▶ [Try it]: Repeat only the lines from the one containing "Find anything that" to the final line below, exactly as they read, and leave every picture out.

▶ [Saved data entries]:
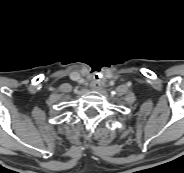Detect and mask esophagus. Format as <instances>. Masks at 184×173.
<instances>
[{
	"mask_svg": "<svg viewBox=\"0 0 184 173\" xmlns=\"http://www.w3.org/2000/svg\"><path fill=\"white\" fill-rule=\"evenodd\" d=\"M90 86H91V88L94 89V90H97V89H99V88L101 87L100 84H99V83H96V82H92V83L90 84Z\"/></svg>",
	"mask_w": 184,
	"mask_h": 173,
	"instance_id": "1",
	"label": "esophagus"
}]
</instances>
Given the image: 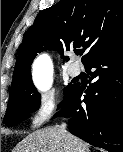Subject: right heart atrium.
<instances>
[{
	"instance_id": "obj_1",
	"label": "right heart atrium",
	"mask_w": 123,
	"mask_h": 152,
	"mask_svg": "<svg viewBox=\"0 0 123 152\" xmlns=\"http://www.w3.org/2000/svg\"><path fill=\"white\" fill-rule=\"evenodd\" d=\"M59 100L54 94L41 95L29 113L32 127H39L47 122L57 111Z\"/></svg>"
}]
</instances>
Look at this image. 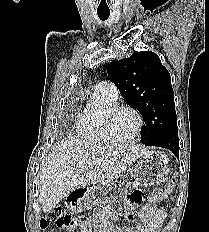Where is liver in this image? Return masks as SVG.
I'll return each instance as SVG.
<instances>
[{
    "instance_id": "1",
    "label": "liver",
    "mask_w": 209,
    "mask_h": 232,
    "mask_svg": "<svg viewBox=\"0 0 209 232\" xmlns=\"http://www.w3.org/2000/svg\"><path fill=\"white\" fill-rule=\"evenodd\" d=\"M147 153L148 150L140 145H104L79 138L62 142L40 172L38 184L43 212H50L76 188L85 187L90 182L109 183ZM93 161L98 164L94 165Z\"/></svg>"
}]
</instances>
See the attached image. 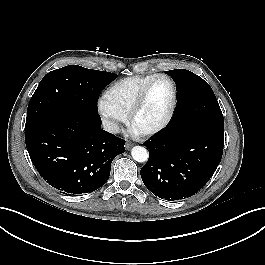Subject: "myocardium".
<instances>
[{
	"label": "myocardium",
	"instance_id": "obj_1",
	"mask_svg": "<svg viewBox=\"0 0 265 265\" xmlns=\"http://www.w3.org/2000/svg\"><path fill=\"white\" fill-rule=\"evenodd\" d=\"M159 79H166L171 84L172 101H171V104H170V107H169V110H168L166 116L164 117V119L159 124H157L153 128L147 129V130L138 131L142 136H145V137H151V136L157 135V134L161 133L163 130H165L168 127V125L170 124V122L172 121L176 107H177L178 90H177V86H176L175 81L169 75L157 74L142 88L137 99L135 100V102H134V104H133V106L129 112V115H128L130 126L132 128H134V121H135L136 116L138 115V113L142 109L151 87Z\"/></svg>",
	"mask_w": 265,
	"mask_h": 265
}]
</instances>
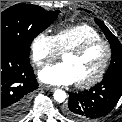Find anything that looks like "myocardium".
<instances>
[{
	"label": "myocardium",
	"mask_w": 122,
	"mask_h": 122,
	"mask_svg": "<svg viewBox=\"0 0 122 122\" xmlns=\"http://www.w3.org/2000/svg\"><path fill=\"white\" fill-rule=\"evenodd\" d=\"M96 45H103L106 49V54H105L103 64H102L101 68L99 69V71L96 73V75L93 76L91 79L83 81V82H76V86L80 89L90 88V87L96 85L97 83H99L103 79L105 73L107 72V70L109 68L110 62H111L112 47H111L110 43L104 39H95V40L86 41V42L80 44L79 46L69 49L68 51L65 52V54L81 56L86 51H88L90 48H92Z\"/></svg>",
	"instance_id": "myocardium-1"
}]
</instances>
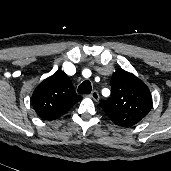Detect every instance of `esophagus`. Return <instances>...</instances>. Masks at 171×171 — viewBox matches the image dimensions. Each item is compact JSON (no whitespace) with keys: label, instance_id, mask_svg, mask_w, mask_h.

▶ [Reply to the exercise]:
Find anything that looks like "myocardium".
<instances>
[{
	"label": "myocardium",
	"mask_w": 122,
	"mask_h": 122,
	"mask_svg": "<svg viewBox=\"0 0 122 122\" xmlns=\"http://www.w3.org/2000/svg\"><path fill=\"white\" fill-rule=\"evenodd\" d=\"M96 45H103L106 49V54H105L103 64H102L101 68L99 69V71L96 73V75L93 76L91 79L83 81V82H76V86L80 89L90 88V87L96 85L97 83H99L103 79L105 73L107 72V70L109 68L110 62H111L112 47H111L110 43L104 39H95V40L86 41V42L80 44L79 46L69 49L68 51L65 52V54L81 56L86 51H88L90 48H92Z\"/></svg>",
	"instance_id": "myocardium-1"
}]
</instances>
Detect every instance of `esophagus`. Return <instances>...</instances>. Masks at 171×171 — viewBox matches the image dimensions. Each item is compact JSON (no whitespace) with keys: label, instance_id, mask_svg, mask_w, mask_h.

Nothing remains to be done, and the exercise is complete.